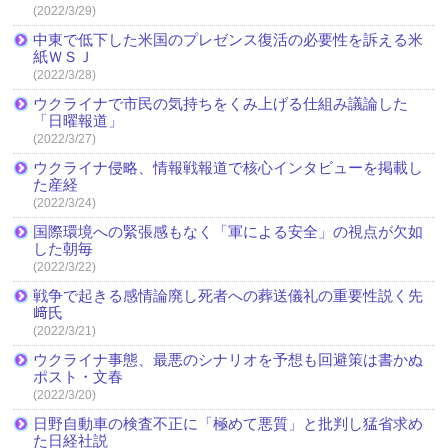
(2022/3/29)
中東で低下した米国のプレゼンス復活の必要性を訴える米
紙ＷＳＪ
(2022/3/28)
ウクライナで市民の気持ちをくみ上げる仕組み議論した
「日曜報道」
(2022/3/27)
ウクライナ侵略、情報戦報道で核心インタビューを掲載し
た産経
(2022/3/24)
国際環境への緊張感もなく「軍による安全」の視点が欠如
した朝毎
(2022/3/22)
戦争で起きる感情論廃し死者への葬送儀礼の重要性説く先
﨑氏
(2022/3/21)
ウクライナ事態、最悪のシナリオを予想も回避策は書かぬ
ポスト・文春
(2022/3/20)
日野自動車の検査不正に「極めて悪質」と批判し猛省求め
た日経社説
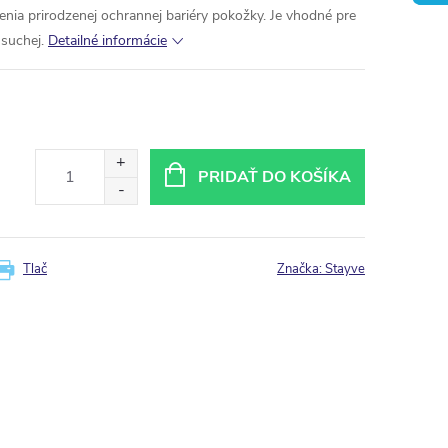
nia prirodzenej ochrannej bariéry pokožky. Je vhodné pre
 suchej.
Detailné informácie
PRIDAŤ DO KOŠÍKA
Tlač
Značka:
Stayve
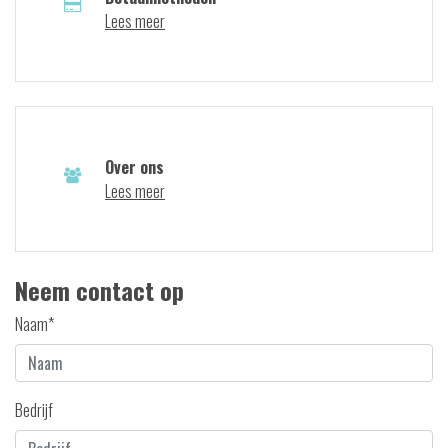
Lees meer
Over ons
Lees meer
Neem contact op
Naam*
Bedrijf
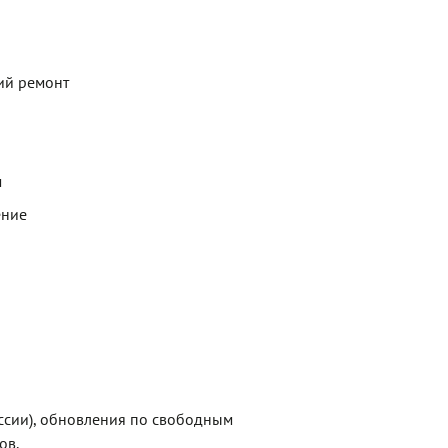
ий ремонт
м
ение
ссии), обновления по свободным
ов.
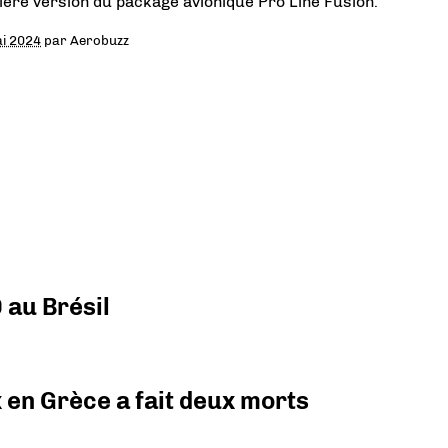
ière version du package avionique Pro Line Fusion.
i 2024
par
Aerobuzz
 au Brésil
x en Grèce a fait deux morts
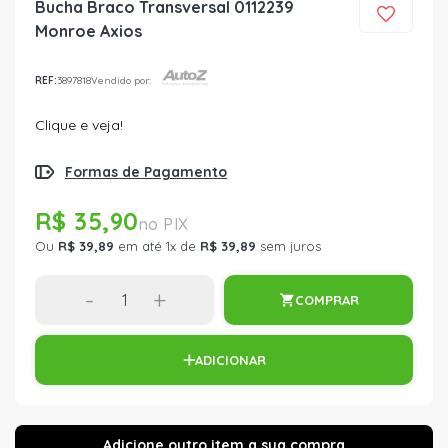
Bucha Braco Transversal 0112239
Monroe Axios
REF:
3897818
Vendido por:
Clique e veja!
Formas de Pagamento
R$ 35,90
Ou
R$ 39,89
em até 1x de
R$ 39,89
sem juros
-
+
COMPRAR
ADICIONAR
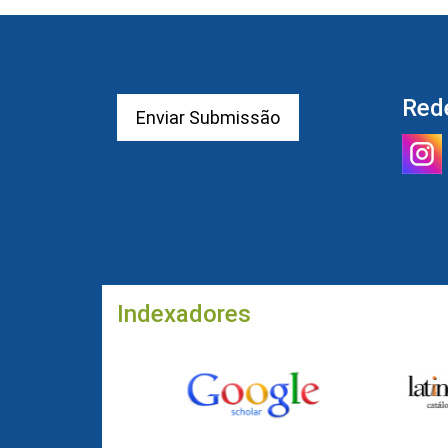
Red
Enviar Submissão
Indexadores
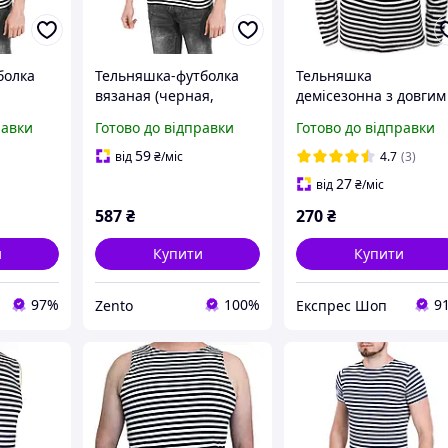
болка
Тельняшка-футболка
Тельняшка
вязаная (черная,
демісезонна з довгим
)
морская пехота), 46
рукавом чорна смужк
равки
Готово до відправки
Готово до відправки
(XXS), Футболка
розмір 52-60 100%
бавовна висока
59
від
₴
/міс
4.7
(3)
зносостійкість 150 г/м
27
від
₴
/міс
587
₴
270
₴
и
Купити
Купити
97%
100%
9
Zento
Експрес Шоп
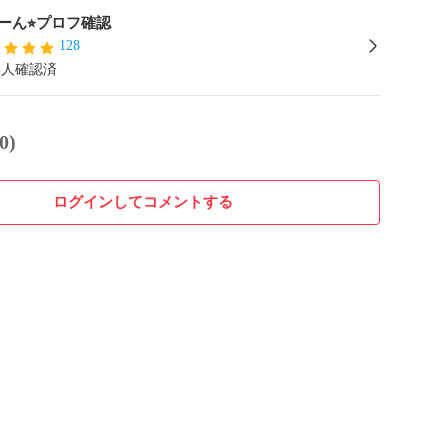
ーん⭐︎プロフ確認
128
本人確認済
0)
ログインしてコメントする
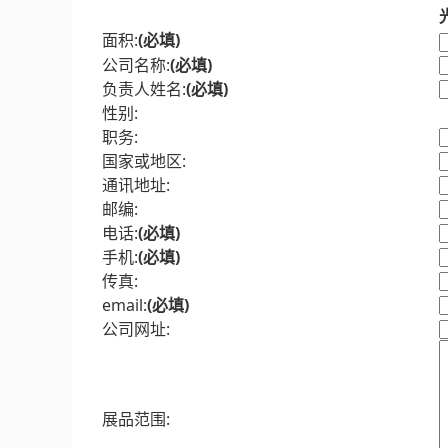
面积:
(必填)
公司名称:
(必填)
负责人姓名:
(必填)
性别:
职务:
国家或地区:
通讯地址:
邮编:
电话:
(必填)
手机:
(必填)
传真:
email:
(必填)
公司网址:
展品范围:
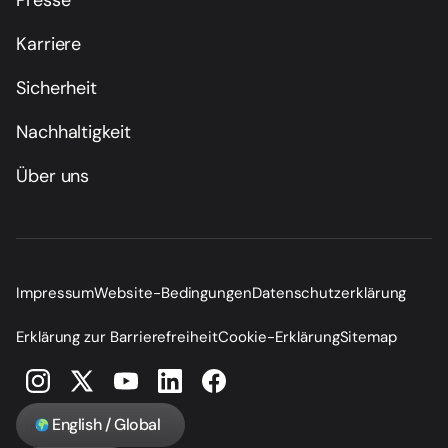
Karriere
Sicherheit
Nachhaltigkeit
Über uns
Impressum
Website-Bedingungen
Datenschutzerklärung
Erklärung zur Barrierefreiheit
Cookie-Erklärung
Sitemap
English / Global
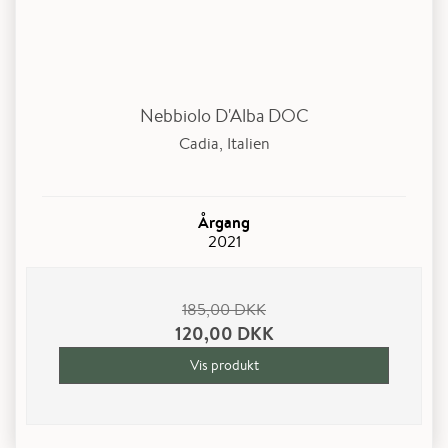
Nebbiolo D'Alba DOC
Cadia, Italien
Årgang
2021
185,00 DKK
120,00 DKK
Vis produkt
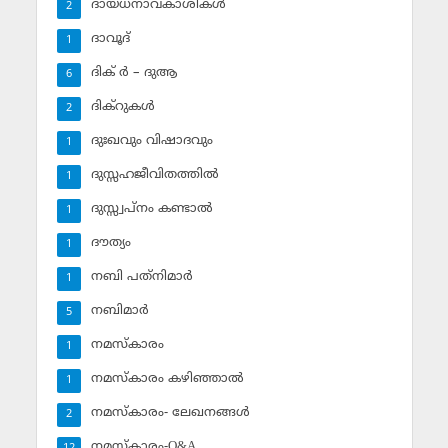
ദായധനാവകാശികള്‍
2
ദാവൂദ്‌
1
ദിക് ര്‍ – ദുആ
6
ദിക്‌റുകള്‍
2
ദുഃഖവും വിഷാദവും
1
ദുസ്സഹജീവിതത്തില്‍
1
ദുസ്സ്വപ്‌നം കണ്ടാല്‍
1
ദൗത്യം
1
നബി പത്‌നിമാര്‍
1
നബിമാര്‍
5
നമസ്‌കാരം
1
നമസ്‌കാരം കഴിഞ്ഞാല്‍
1
നമസ്‌കാരം- ലേഖനങ്ങള്‍
2
നമസ്‌കാരം-Q&A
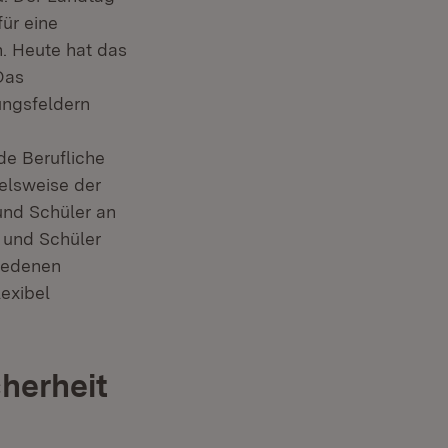
ür eine
n. Heute hat das
Das
ungsfeldern
e Berufliche
ielsweise der
und Schüler an
 und Schüler
iedenen
lexibel
herheit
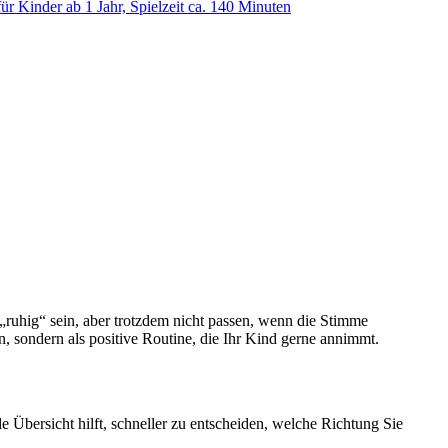
 Kinder ab 1 Jahr, Spielzeit ca. 140 Minuten
uhig“ sein, aber trotzdem nicht passen, wenn die Stimme
, sondern als positive Routine, die Ihr Kind gerne annimmt.
e Übersicht hilft, schneller zu entscheiden, welche Richtung Sie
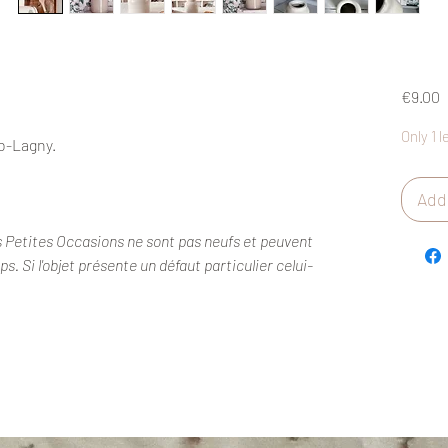
P
€9.00
Only 1 l
b-Lagny.
Add 
s Petites Occasions ne sont pas neufs et peuvent
. Si l'objet présente un défaut particulier celui-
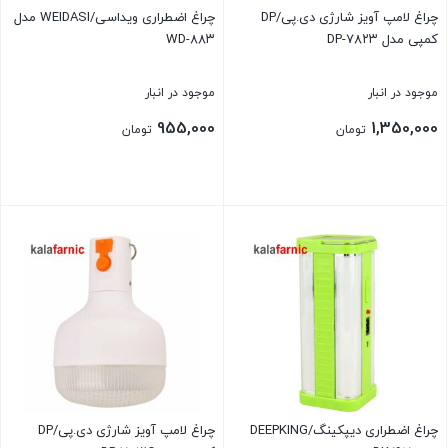
چراغ لامپ آویز شارژی دی.پی/DP
چراغ اضطراری ویداسی/WEIDASI مدل
کمپی مدل DP-۷۸۲۳
WD-۸۸۳
موجود در انبار
موجود در انبار
955,000
1,350,000
تومان
تومان
بستن
بستن
چراغ اضطراری دیپکینگ/DEEPKING
چراغ لامپ آویز شارژی دی.پی/DP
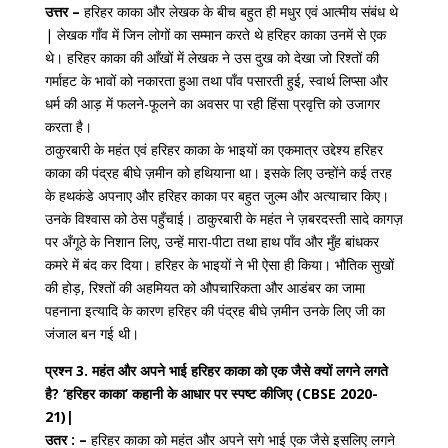
उत्तर –
हरिहर काका और लेखक के बीच बहुत ही मधुर एवं आत्मीय संबंध थे
| लेखक गाँव में जिन लोगों का सम्मान करते थे हरिहर काका उनमें से एक
थे। हरिहर काका की आँखों में लेखक ने उस दुख को देखा जो रिश्तों की
गर्माहट के भावों को नकारता हुआ तथा पाँव पसारती हुई, स्वार्थ लिप्सा और
धर्म की आड़ में फलने-फूलने का अवसर पा रही हिंसा प्रवृत्ति को उजागर
करता है।
ठाकुरबारी के महंत एवं हरिहर काका के भाइयों का एकमात्र उद्देश्य हरिहर
काका की पंद्रह बीघे ज़मीन को हथियाना था। इसके लिए उन्होंने कई तरह
के हथकंडे अपनाए और हरिहर काका पर बहुत जुल्म और अत्याचार किए।
उनके विश्वास को ठेस पहुँचाई। ठाकुरबारी के महंत ने ज़बरदस्ती सादे कागज़
पर अँगूठे के निशान लिए, उन्हें मारा-पीटा तथा हाथ पाँव और मुँह बांधकर
कमरे में बंद कर दिया। हरिहर के भाइयों ने भी ऐसा ही किया। भौतिक सुखों
की होड़, रिश्तों की अहमियत को औपचारिकता और आडंबर का जामा
पहनाना इत्यादि के कारण हरिहर की पंद्रह बीघे ज़मीन उनके लिए जी का
जंजाल बन गई थी।
प्रश्न 3. महंत और अपने भाई हरिहर काका को एक जैसे क्यों लगने लगते
है? ‘हरिहर काका’ कहानी के आधार पर स्पष्ट कीजिए (CBSE 2020-
21)|
उतर : –
हरिहर काका को महंत और अपने सगे भाई एक जैसे इसलिए लगने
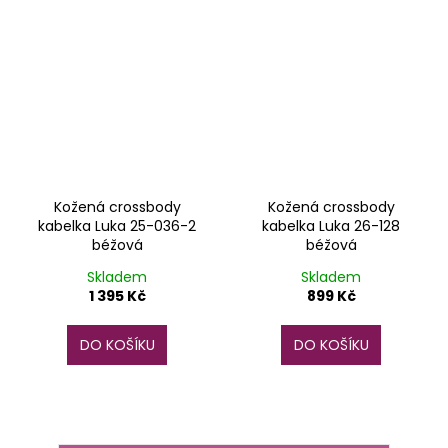
Kožená crossbody
Kožená crossbody
kabelka Luka 25-036-2
kabelka Luka 26-128
béžová
béžová
Skladem
Skladem
1 395 Kč
899 Kč
DO KOŠÍKU
DO KOŠÍKU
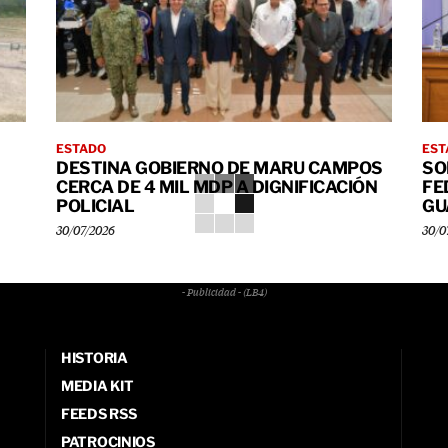
ESTADO
EST
DESTINA GOBIERNO DE MARU CAMPOS
SO
CERCA DE 4 MIL MDP A DIGNIFICACIÓN
FE
POLICIAL
GU
30/07/2026
30/0
- Publicidad - (LB4)
HISTORIA
MEDIA KIT
FEEDS RSS
PATROCINIOS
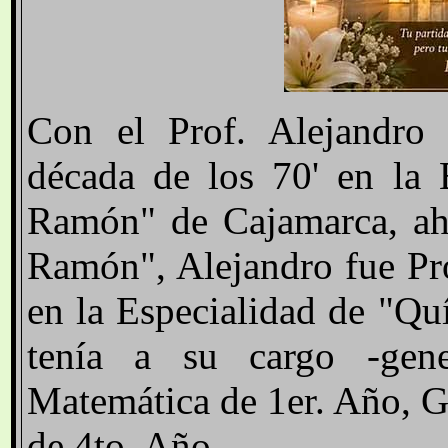
Con el Prof. Alejandro
década de los 70' en la
Ramón" de Cajamarca, ah
Ramón", Alejandro fue Pr
en la Especialidad de "Qu
tenía a su cargo -gene
Matemática de 1er. Año, G
de 4to. Año.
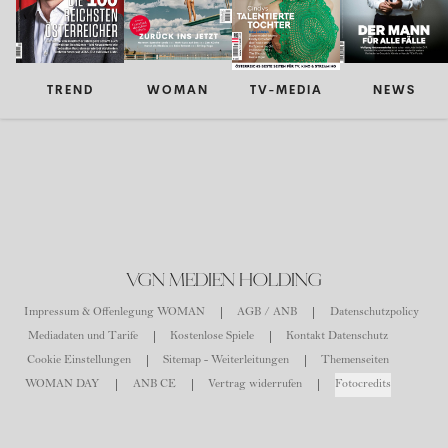
TREND
WOMAN
TV-MEDIA
NEWS
VGN MEDIEN HOLDING
Impressum & Offenlegung WOMAN
AGB / ANB
Datenschutzpolicy
Mediadaten und Tarife
Kostenlose Spiele
Kontakt Datenschutz
Cookie Einstellungen
Sitemap - Weiterleitungen
Themenseiten
WOMAN DAY
ANB CE
Vertrag widerrufen
Fotocredits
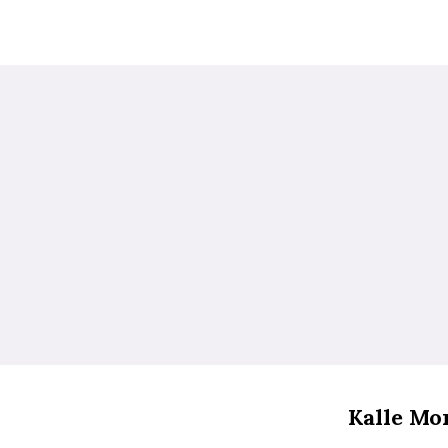
Kalle Mor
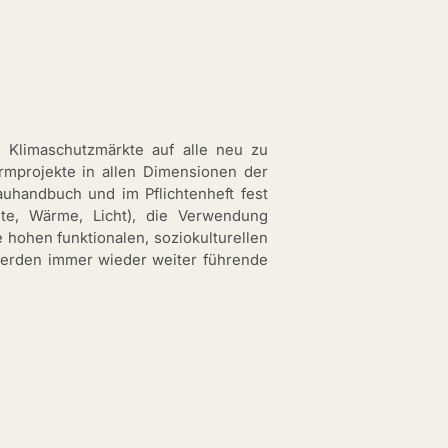
n Klimaschutzmärkte auf alle neu zu
rmprojekte in allen Dimensionen der
auhandbuch und im Pflichtenheft fest
te, Wärme, Licht), die Verwendung
ie hohen funktionalen, soziokulturellen
 werden immer wieder weiter führende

********************

- _Problem details_
Filter the preceding entries down to the lines with "اضطراری".

- _Exercise response_
چراغ اضطراری ویداسی/WEIDASI مدل
چراغ اضطراری دیپکینگ/DEEPKING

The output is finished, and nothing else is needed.